I called out to Sally and she heard me. Probably half of Tuscany heard me. When she came up the hill carrying a hurricane lantern burning a candle, she looked like the French Lieutenant’s Woman, except that the lantern was from IKEA. The sheep and I were tired but we were closer than I’d actually hoped to be. But when I unhooked part of the fence to usher them through, they hugged the shade of an olive tree to stay out of the bright moonlight, and refused to budge. This is where thinking like a sheep came in handy.
The thing is: besides the plants they ceaselessly seek, sheep relate first and foremost to the butts of other sheep. If they see a wooly haunch receding, they all move almost automatically to close the distance. I'm sure there is even a mathematical formula for this: The anxiety of a sheep increasing in direct proportion to the distance between its nose and the rump of the next sheep. All I had to do to take advantage of this natural law, was grab the fleecy head of one of the biggest sheep, and walk it toward our destination. When the others saw its rump receding they followed, and with Sally flapping her arms at stragglers, I pulled the flock the last leg home.
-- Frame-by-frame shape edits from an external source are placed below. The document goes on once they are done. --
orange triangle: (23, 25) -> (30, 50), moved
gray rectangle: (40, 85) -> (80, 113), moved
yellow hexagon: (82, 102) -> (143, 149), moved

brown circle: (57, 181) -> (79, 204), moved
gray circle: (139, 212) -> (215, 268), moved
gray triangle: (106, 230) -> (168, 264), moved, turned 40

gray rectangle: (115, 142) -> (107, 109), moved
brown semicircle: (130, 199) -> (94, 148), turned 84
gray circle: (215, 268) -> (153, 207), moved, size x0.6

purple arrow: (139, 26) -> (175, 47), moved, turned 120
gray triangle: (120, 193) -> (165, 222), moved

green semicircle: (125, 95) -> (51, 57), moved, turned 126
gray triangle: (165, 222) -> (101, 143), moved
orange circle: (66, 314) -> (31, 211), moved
After repairing the part of the fence mysteriously wide open (did someone do this as a joke?), and switching the electric fence back on, we went down to the house and drew a bath. Then, for the first time ever, I shuttered the bedroom windows against the bright light of the fool moon. Even then it was hard to sleep. Because I’d neglected to do a head count, I counted sheep over and over in my dreams, wondering if I’d gotten them all back, if little lambs really do eat ivy, and just what their lives would be like now that these lambs had tasted freedom.